This Boat Builder Is Trying To Keep His Craft Afloat, One Masterpiece At A Time

Let’s be honest, perfection can be tiring. You have to be ready to work a 16-hour day, screw up, do it over, then screw up again. It’s exhausting.

But not to Ben Van Dam… or his father. Together, the hardworking, boat-building, father/son tandem create perfect “dream boats” that are worth the wait. These are not skiffs, mind you — but high-end, customized wood boats of just about every type, size, shape and speed. Everything from “powerboats and sailboats… to 55-foot sailboats to 100-mile-an-hour speedboats.”

To the novice, these innovative vessels look like Rolls Royces of the boating world; something James Bond would elude a criminal in. And that doesn’t come easy, especially because wood historically does not love water. So, doing this right is an obsession that fuels them, one the younger Van Dam inherited from his father and one which drives his pursuit everyday.

“Wood does have a romance to it,” says the younger Van Dam of his obsession, “It always looks warm, but it changes whichever way you look at it… It’s dynamic. It changes color. It changes sheen. It changes how the light reflects off of it. That’s something that took hundreds of years to be produced in nature and we can’t replicate it.”

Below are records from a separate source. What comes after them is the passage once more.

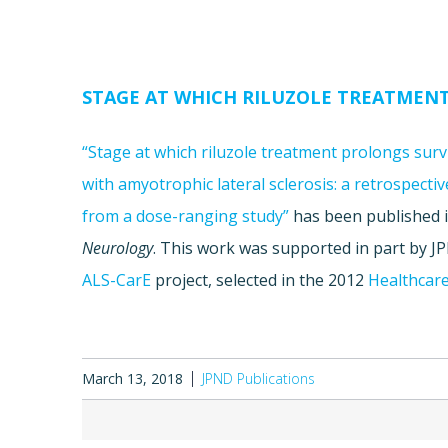
STAGE AT WHICH RILUZOLE TREATMENT
“Stage at which riluzole treatment prolongs survi
with amyotrophic lateral sclerosis: a retrospectiv
from a dose-ranging study”
has been published 
Neurology
. This work was supported in part by 
ALS-CarE
project, selected in the 2012
Healthcare
March 13, 2018
JPND Publications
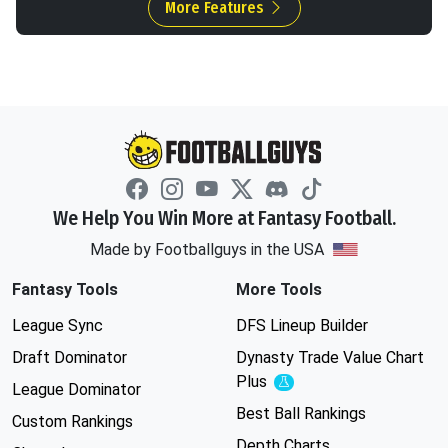
More Features
We Help You Win More at Fantasy Football.
Made by Footballguys in the USA
Fantasy Tools
More Tools
League Sync
DFS Lineup Builder
Draft Dominator
Dynasty Trade Value Chart
Plus
Experimental
League Dominator
Best Ball Rankings
Custom Rankings
Depth Charts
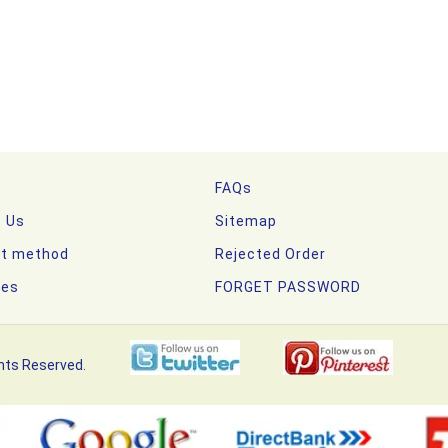
FAQs
t Us
Sitemap
t method
Rejected Order
nes
FORGET PASSWORD
hts Reserved.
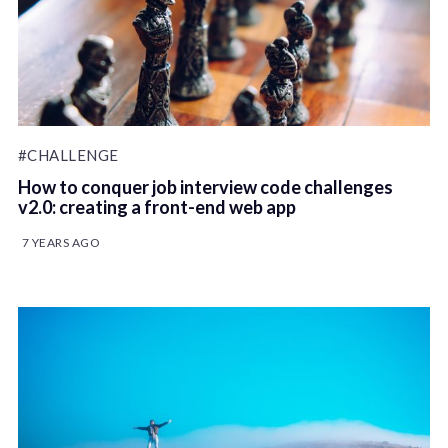
#CHALLENGE
How to conquer job interview code challenges
v2.0: creating a front-end web app
7 YEARS AGO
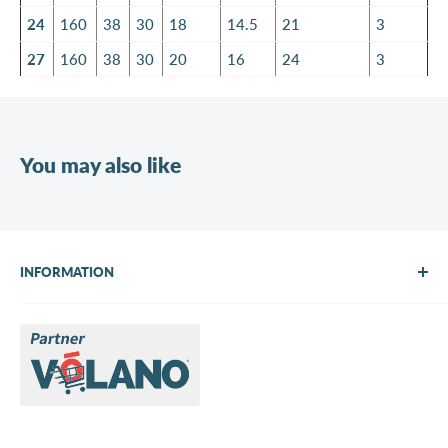
24
160
38
30
18
14.5
21
3
27
160
38
30
20
16
24
3
You may also like
INFORMATION
About Us
Brands
Contact us
Request a quote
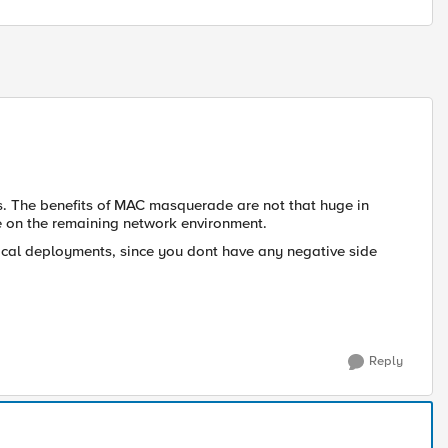
s. The benefits of MAC masquerade are not that huge in
 on the remaining network environment.
cal deployments, since you dont have any negative side
Reply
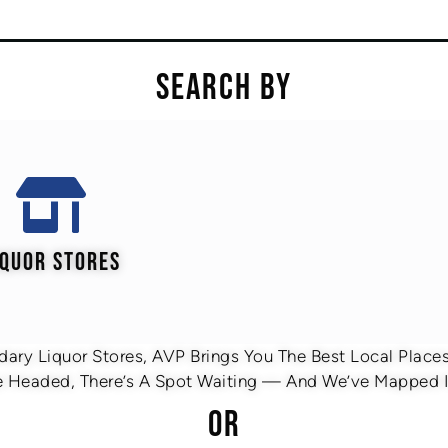
SEARCH BY
IQUOR STORES
ary Liquor Stores, AVP Brings You The Best Local Places 
 Headed, There’s A Spot Waiting — And We’ve Mapped It
OR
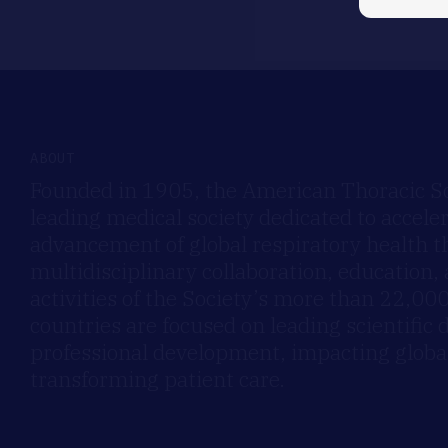
ABOUT
Founded in 1905, the American Thoracic Soc
leading medical society dedicated to accele
advancement of global respiratory health 
multidisciplinary collaboration, education,
activities of the Society’s more than 22,0
countries are focused on leading scientific 
professional development, impacting global
transforming patient care.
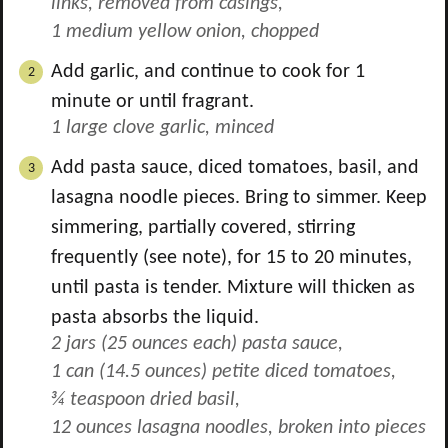
links, removed from casings,
1 medium yellow onion, chopped
Add garlic, and continue to cook for 1
minute or until fragrant.
1 large clove garlic, minced
Add pasta sauce, diced tomatoes, basil, and
lasagna noodle pieces. Bring to simmer. Keep
simmering, partially covered, stirring
frequently (see note), for 15 to 20 minutes,
until pasta is tender. Mixture will thicken as
pasta absorbs the liquid.
2 jars (25 ounces each) pasta sauce,
1 can (14.5 ounces) petite diced tomatoes,
¾ teaspoon dried basil,
12 ounces lasagna noodles, broken into pieces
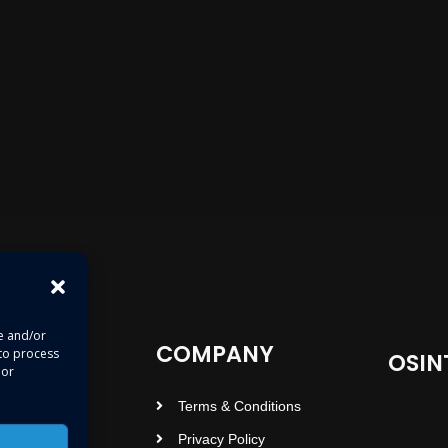
re and/or
COMPANY
 to process
OSIN
 or
Terms & Conditions
Privacy Policy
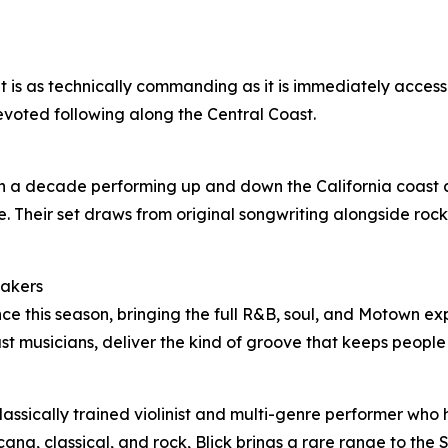
s as technically commanding as it is immediately accessibl
devoted following along the Central Coast.
n a decade performing up and down the California coast a
e. Their set draws from original songwriting alongside rock
hakers
e this season, bringing the full R&B, soul, and Motown exp
t musicians, deliver the kind of groove that keeps peopl
 classically trained violinist and multi-genre performer wh
na, classical, and rock, Blick brings a rare range to the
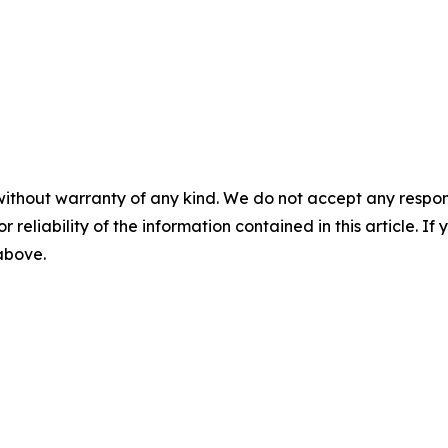
without warranty of any kind. We do not accept any responsib
r reliability of the information contained in this article. I
 above.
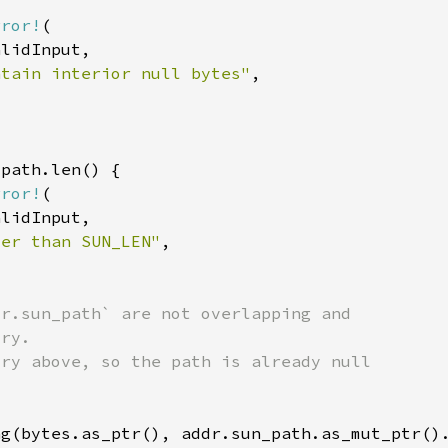
rror!
ntain interior null bytes"
rror!
ter than SUN_LEN"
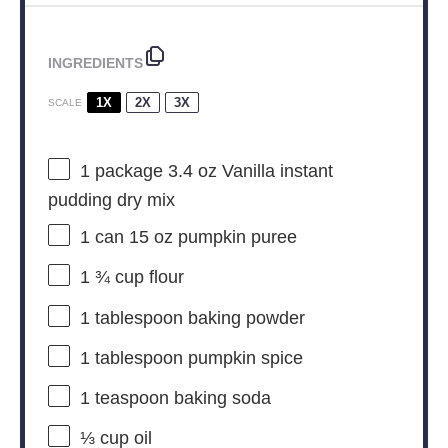
INGREDIENTS
1X
2X
3X
SCALE
1
package 3.4 oz Vanilla instant
pudding dry mix
1
can 15 oz pumpkin puree
1 ¾ cup
flour
1 tablespoon
baking powder
1 tablespoon
pumpkin spice
1 teaspoon
baking soda
⅓ cup
oil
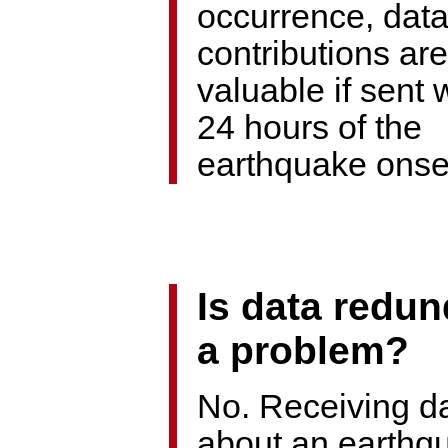
occurrence, dat
contributions ar
valuable if sent 
24 hours of the
earthquake onse
Is data redu
a problem?
No. Receiving d
about an earthq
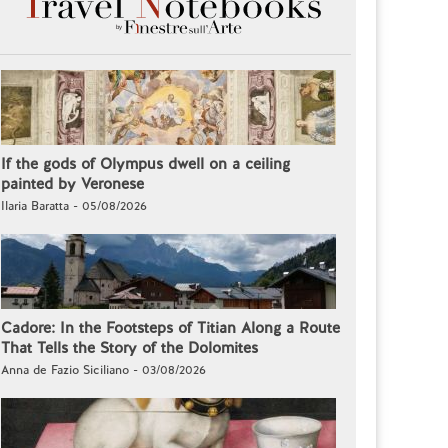
If the gods of Olympus dwell on a ceiling
painted by Veronese
Ilaria Baratta - 05/08/2026
Cadore: In the Footsteps of Titian Along a Route
That Tells the Story of the Dolomites
Anna de Fazio Siciliano - 03/08/2026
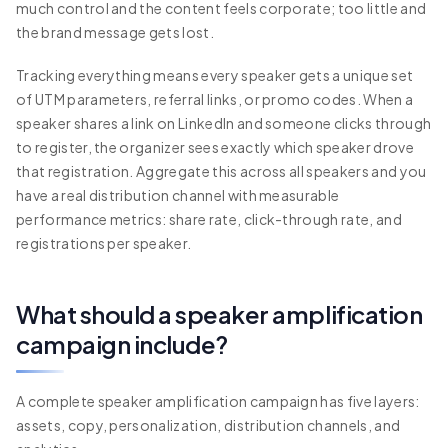
much control and the content feels corporate; too little and
the brand message gets lost.
Tracking everything means every speaker gets a unique set
of UTM parameters, referral links, or promo codes. When a
speaker shares a link on LinkedIn and someone clicks through
to register, the organizer sees exactly which speaker drove
that registration. Aggregate this across all speakers and you
have a real distribution channel with measurable
performance metrics: share rate, click-through rate, and
registrations per speaker.
What should a speaker amplification
campaign include?
A complete speaker amplification campaign has five layers:
assets, copy, personalization, distribution channels, and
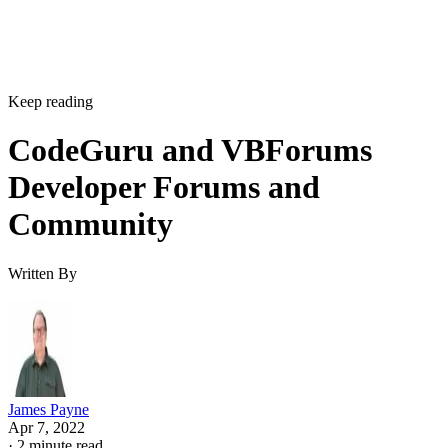
Keep reading
CodeGuru and VBForums
Developer Forums and
Community
Written By
James Payne
Apr 7, 2022
·
2 minute read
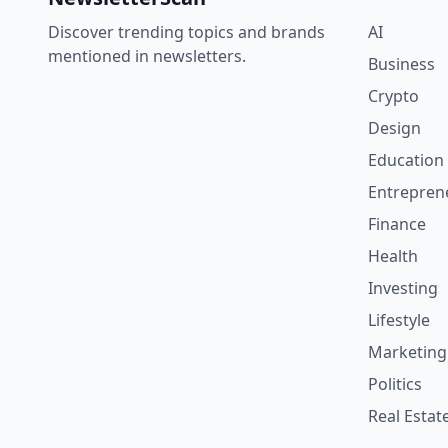
Discover trending topics and brands
AI
mentioned in newsletters.
Business
Crypto
Design
Education
Entrepren
Finance
Health
Investing
Lifestyle
Marketing
Politics
Real Estat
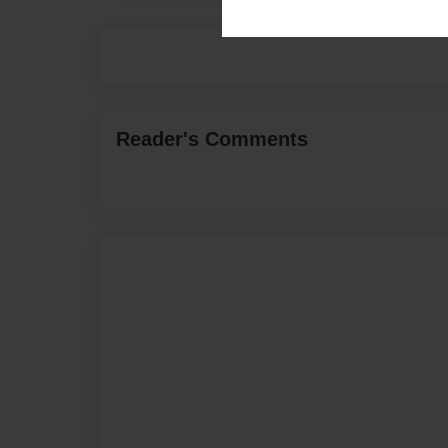
Reader's Comments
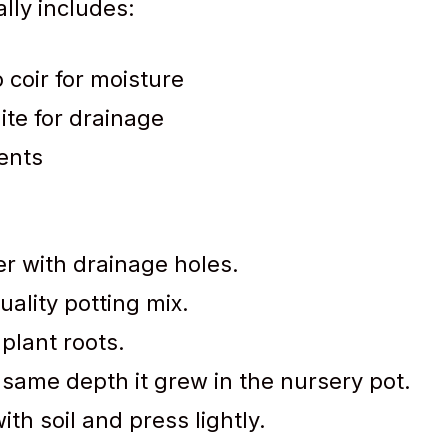
lly includes:
 coir for moisture
lite for drainage
ents
r with drainage holes.
uality potting mix.
plant roots.
 same depth it grew in the nursery pot.
ith soil and press lightly.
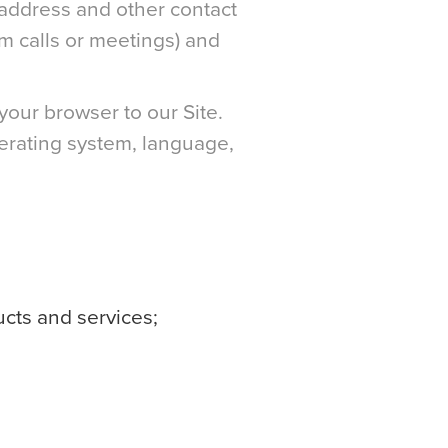
address and other contact
om calls or meetings) and
your browser to our Site.
perating system, language,
ucts and services;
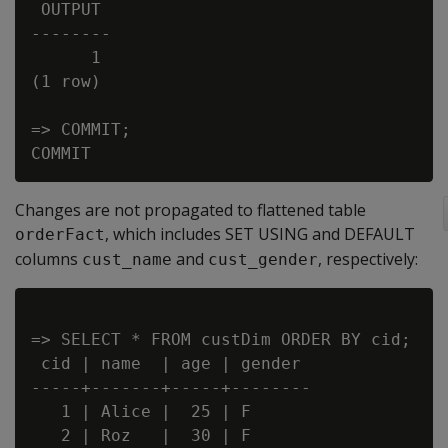
 OUTPUT

--------

      1

(1 row)

=> COMMIT;

Changes are not propagated to flattened table
, which includes SET USING and DEFAULT
orderFact
columns
and
, respectively:
cust_name
cust_gender
=> SELECT * FROM custDim ORDER BY cid;

 cid | name  | age | gender

-----+-------+-----+--------

   1 | Alice |  25 | F

   2 | Roz   |  30 | F
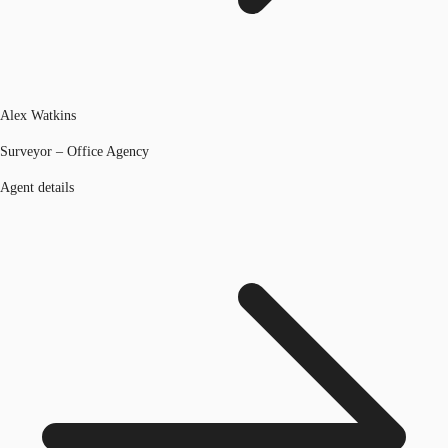
Alex Watkins
Surveyor – Office Agency
Agent details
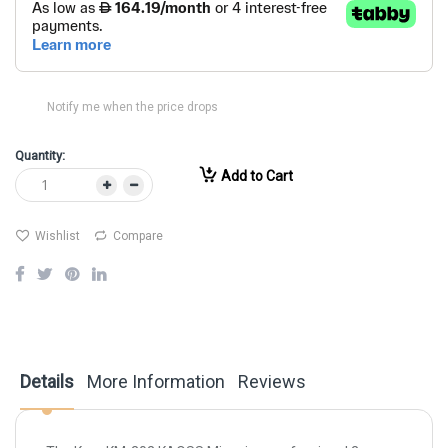
Notify me when the price drops
Quantity:
Add to Cart
Wishlist
Compare
Details
More Information
Reviews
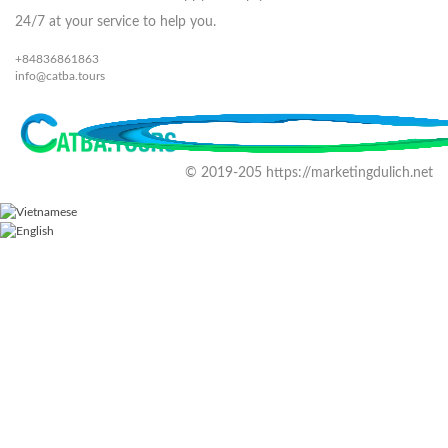
24/7 at your service to help you.
+84836861863
info@catba.tours
© 2019-205 https://marketingdulich.net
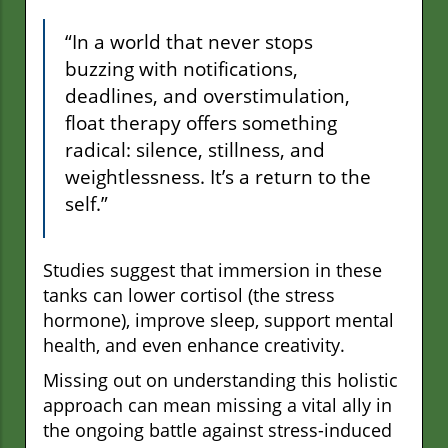
“In a world that never stops
buzzing with notifications,
deadlines, and overstimulation,
float therapy offers something
radical: silence, stillness, and
weightlessness. It’s a return to the
self.”
Studies suggest that immersion in these
tanks can lower cortisol (the stress
hormone), improve sleep, support mental
health, and even enhance creativity.
Missing out on understanding this holistic
approach can mean missing a vital ally in
the ongoing battle against stress-induced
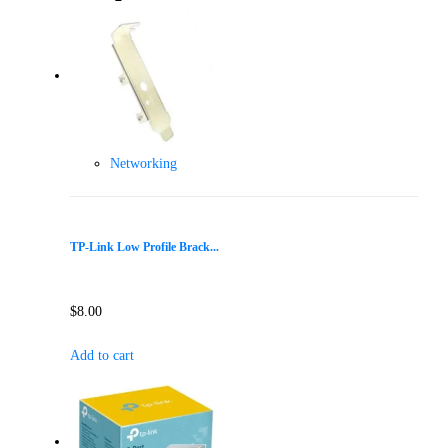
Networking
TP-Link Low Profile Brack...
$
8.00
Add to cart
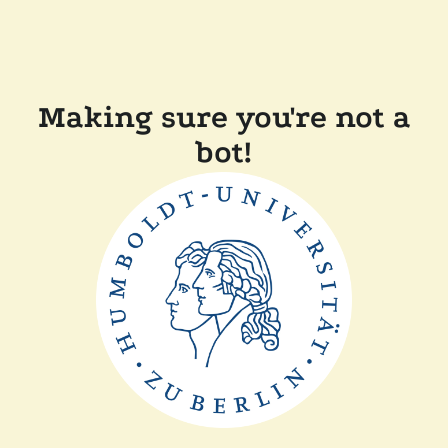
Making sure you're not a
bot!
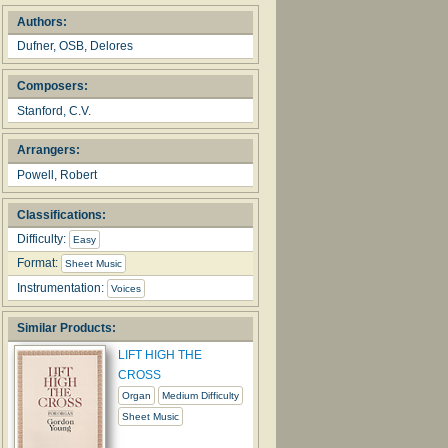
Authors:
Dufner, OSB, Delores
Composers:
Stanford, C.V.
Arrangers:
Powell, Robert
Classifications:
Difficulty:
Easy
Format:
Sheet Music
Instrumentation:
Voices
Similar Products:
LIFT HIGH THE
CROSS
Organ
Medium Difficulty
Sheet Music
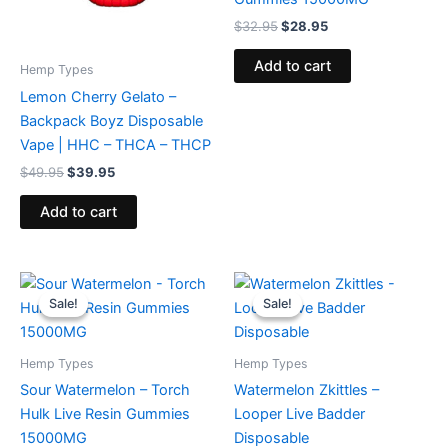
$
32.95
$
28.95
Add to cart
Hemp Types
Lemon Cherry Gelato –
Backpack Boyz Disposable
Vape | HHC – THCA – THCP
$
49.95
$
39.95
Add to cart
Original
Current
Original
Current
price
price
price
price
Sale!
Sale!
Sale!
Sale!
was:
is:
was:
is:
$38.95.
$29.95.
$35.95.
$23.95.
Hemp Types
Hemp Types
Sour Watermelon – Torch
Watermelon Zkittles –
Hulk Live Resin Gummies
Looper Live Badder
15000MG
Disposable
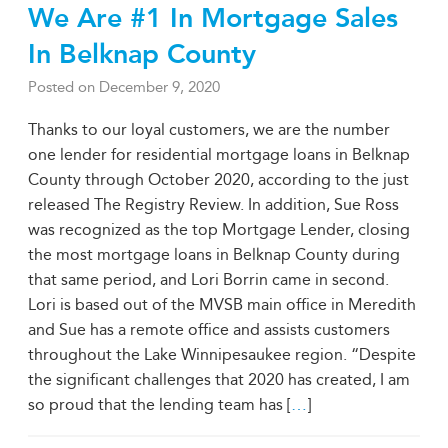
We Are #1 In Mortgage Sales
In Belknap County
Posted on
December 9, 2020
Thanks to our loyal customers, we are the number
one lender for residential mortgage loans in Belknap
County through October 2020, according to the just
released The Registry Review. In addition, Sue Ross
was recognized as the top Mortgage Lender, closing
the most mortgage loans in Belknap County during
that same period, and Lori Borrin came in second.
Lori is based out of the MVSB main office in Meredith
and Sue has a remote office and assists customers
throughout the Lake Winnipesaukee region. “Despite
the significant challenges that 2020 has created, I am
so proud that the lending team has [
…
]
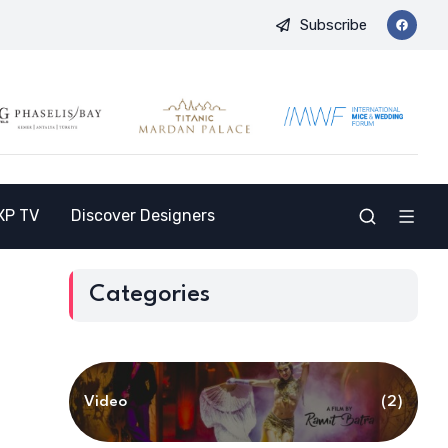
Subscribe
 a New Destination for the Indian Market
9th International M
XP TV
Discover Designers
Categories
Video
(2)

The Van Dams don’t want to replicate wood, they just want to master working with it — as exhibited by their nature-defying, curvaceous water crafts that exude a polished wooden professionalism. It’s the kind refined only when a boatbuilding company is five decades old. This makes the Van Dams part of a dying breed — relics from a lost generation whose vision to build luxurious wooden boats has become a bit more clouded, much like our oceans themselves.

“If boatbuilding or custom wood boatbuilding goes away, I think it’s a loss of craft, of hands-on skill [and] the drive for excellence,” says the elder Van Dam.

And should that disappear? Well, that would be more than just a shame… it would be a disaster of oceanic proportions.